Many of the species caught for feed are also eaten by people and using them for feed is therefore wasteful of scarce resources. Some feed fish species, such as blue whiting are being fished beyond sustainable limits for the species and the wider ecosystem impacts of removing large numbers of these feed fish from the marine food web are uncertain. Left in the sea, small fish of non-food species would have provided ecosystem services, forming part of the diet of other commercial fish as well as of marine birds and mammals. From an animal welfare perspective, catching fish to feed to farmed fish multiplies the welfare impact of fish farming many times over, since each of these many feed fish is likely to have suffered a slow and distressing death from suffocation in air or being buried alive under a mass of other fish.
As discussed in use of fish oil and fishmeal as feed, most of the world’s fish oil production used in aquaculture, and much of the fishmeal used there, is fed to intensively farmed carnivourous fish speices which together comprise just a small proportion of total farmed fish and crustacean production.

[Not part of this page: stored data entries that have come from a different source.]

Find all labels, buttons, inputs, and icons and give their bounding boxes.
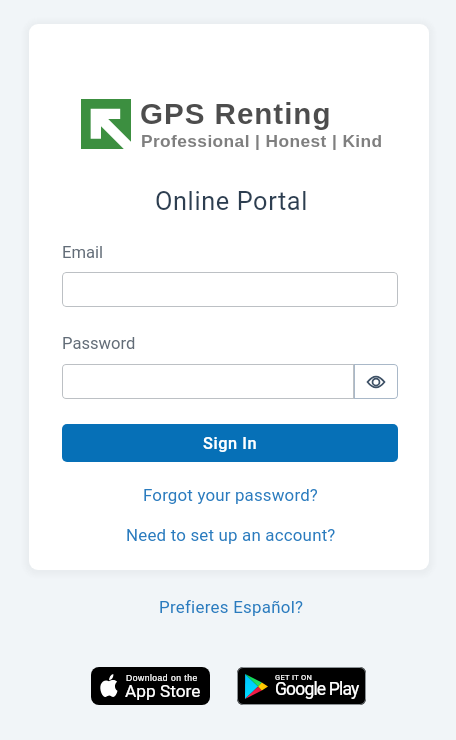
staticText: Password bbox=[62, 334, 136, 353]
staticText: Forgot your password? bbox=[143, 485, 318, 505]
button[interactable]: Need to set up an account? bbox=[116, 519, 346, 551]
button[interactable]: Sign In bbox=[62, 424, 398, 462]
staticText: Google Play bbox=[275, 679, 359, 700]
staticText: Online Portal bbox=[155, 187, 308, 217]
button[interactable]: Download on the App Store bbox=[91, 667, 210, 705]
staticText: Download on the bbox=[126, 673, 198, 683]
staticText: Professional | Honest | Kind bbox=[141, 131, 383, 150]
staticText: Need to set up an account? bbox=[126, 525, 336, 545]
staticText: Prefieres Español? bbox=[159, 597, 304, 617]
button[interactable]: Get it on Google Play bbox=[237, 667, 366, 705]
button[interactable] bbox=[62, 272, 398, 307]
staticText: GPS Renting bbox=[140, 97, 332, 130]
button[interactable]: Forgot your password? bbox=[133, 479, 328, 511]
button[interactable]: Prefieres Español? bbox=[149, 591, 314, 623]
staticText: GET IT ON bbox=[275, 673, 313, 682]
staticText: Email bbox=[62, 243, 104, 262]
button[interactable]: Show password bbox=[354, 364, 398, 399]
button[interactable] bbox=[62, 364, 354, 399]
staticText: Sign In bbox=[203, 434, 258, 453]
staticText: App Store bbox=[125, 681, 201, 701]
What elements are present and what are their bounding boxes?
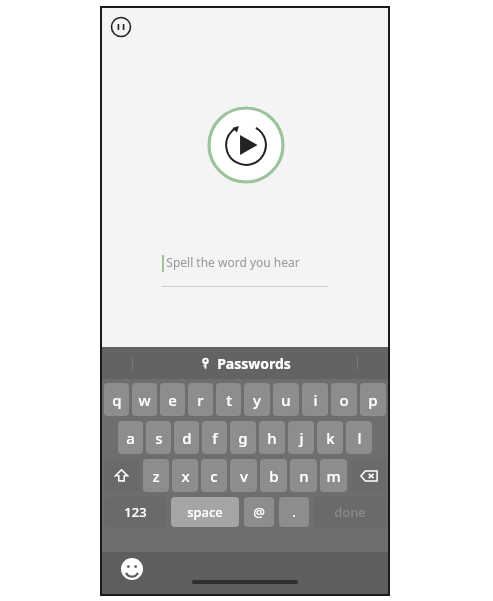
button[interactable]: a [118, 421, 143, 454]
button[interactable]: 123 [104, 497, 166, 527]
staticText: 123 [124, 503, 147, 521]
button[interactable]: done [314, 497, 386, 527]
button[interactable]: @ [244, 497, 274, 527]
staticText: u [281, 390, 291, 410]
button[interactable]: m [320, 459, 347, 492]
staticText: . [292, 503, 296, 521]
staticText: m [326, 466, 341, 486]
staticText: g [238, 428, 248, 448]
staticText: r [197, 390, 204, 410]
staticText: a [126, 428, 135, 448]
button[interactable]: Backspace [351, 459, 386, 492]
button[interactable]: n [290, 459, 317, 492]
button[interactable]: Passwords [102, 347, 388, 379]
button[interactable]: h [259, 421, 285, 454]
staticText: q [112, 390, 122, 410]
staticText: z [152, 466, 160, 486]
staticText: k [326, 428, 335, 448]
button[interactable]: v [230, 459, 257, 492]
button[interactable]: q [104, 383, 129, 416]
staticText: s [155, 428, 163, 448]
staticText: j [299, 428, 304, 448]
button[interactable]: w [132, 383, 157, 416]
staticText: done [334, 503, 366, 521]
staticText: t [226, 390, 232, 410]
staticText: y [253, 390, 261, 410]
staticText: h [267, 428, 277, 448]
button[interactable]: space [171, 497, 239, 527]
button[interactable]: f [202, 421, 227, 454]
staticText: l [357, 428, 362, 448]
button[interactable]: r [188, 383, 213, 416]
button[interactable]: Shift [104, 459, 139, 492]
button[interactable]: Pause [110, 16, 132, 38]
button[interactable]: z [143, 459, 169, 492]
staticText: b [269, 466, 279, 486]
button[interactable]: s [146, 421, 171, 454]
staticText: Passwords [217, 354, 291, 373]
staticText: c [210, 466, 218, 486]
button[interactable]: g [230, 421, 256, 454]
staticText: x [181, 466, 190, 486]
button[interactable]: b [260, 459, 287, 492]
staticText: space [187, 503, 223, 521]
staticText: i [313, 390, 318, 410]
staticText: w [138, 390, 151, 410]
staticText: p [368, 390, 378, 410]
button[interactable]: y [244, 383, 270, 416]
button[interactable]: c [201, 459, 227, 492]
button[interactable]: o [331, 383, 357, 416]
staticText: Spell the word you hear [166, 254, 300, 270]
button[interactable]: d [174, 421, 199, 454]
staticText: o [339, 390, 349, 410]
staticText: e [168, 390, 177, 410]
staticText: f [212, 428, 218, 448]
button[interactable]: k [317, 421, 343, 454]
staticText: d [182, 428, 192, 448]
button[interactable]: e [160, 383, 185, 416]
button[interactable]: i [302, 383, 328, 416]
button[interactable]: u [273, 383, 299, 416]
button[interactable]: t [216, 383, 241, 416]
staticText: n [299, 466, 309, 486]
staticText: @ [253, 503, 265, 521]
button[interactable]: . [279, 497, 309, 527]
button[interactable]: Play audio [207, 106, 285, 184]
staticText: v [240, 466, 248, 486]
button[interactable]: Emoji [121, 558, 143, 580]
button[interactable]: x [172, 459, 198, 492]
button[interactable]: Spell the word you hear [162, 253, 328, 287]
button[interactable]: p [360, 383, 386, 416]
button[interactable]: l [346, 421, 372, 454]
button[interactable]: j [288, 421, 314, 454]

A fully referenced discussion of the welfare issues in fish farmed is available in the following paper:
Study to estimate numbers of farmed fish killed in global aquaculture each year ( 540 KB) 40 pages. July 2012.
1. Tacon, A.G.J. and Metian, M. 2008. Global overview on the use of fish meal and fish oil in industrially compounded aquafeeds: Trends and future prospects. Aquaculture 285 (2008) 146–158. http://www.cnr.uidaho.edu/fish510/PDF/fishmeal.pdf.
2. Tacon, A.G.J. and Metian, M. 2009. Fishing for aquaculture: Nonfood use of small pelagic forage fish, a global perspective. Rev Fish Sci 17:305–317.